In [1]:
%%javascript
MathJax.Hub.Config({
    TeX: { equationNumbers: { autoNumber: "AMS" } }
});

<IPython.core.display.Javascript object>

In [4]:
import numpy as np
from matplotlib import pyplot as plt
import pandas as pd
from scipy import stats
import statsmodels.api as sm
import statsmodels.stats as smstats

from IPython.core.interactiveshell import InteractiveShell
InteractiveShell.ast_node_interactivity = "all"

### Goodness of fit tests

The multinomial distribution is a generalization of the binomial distribution. Instead of two outcomes, we consider $k$ outcomes with given individual probabilities $p_i, i=1 \dots k$, and $n$ trials.
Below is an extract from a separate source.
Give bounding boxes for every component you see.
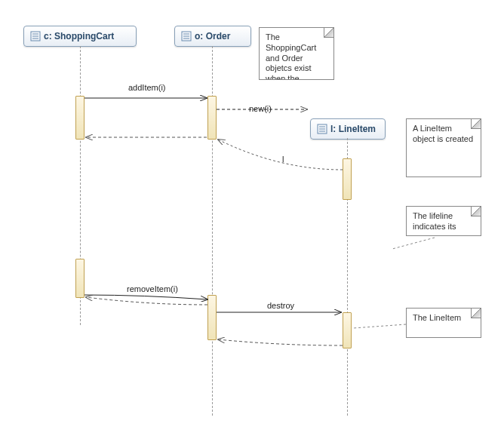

We also have $k$ random variables in the vector $\bf{X}$ which record the number of times each outcome occurs.

$$
    f(\mathbf{x};n,\mathbf{p}) = P [X_1 = x_1 \dots X_k=x_k]=\frac{n!}{x_1!  \dots x_k!} p_1^{x_1} \dots p_k^{x_k} \hspace{2cm} \sum_{i=1}^k x_i = n
$$

Note that this is a **multivariate and joint** probability mass function for $k$ random variables. 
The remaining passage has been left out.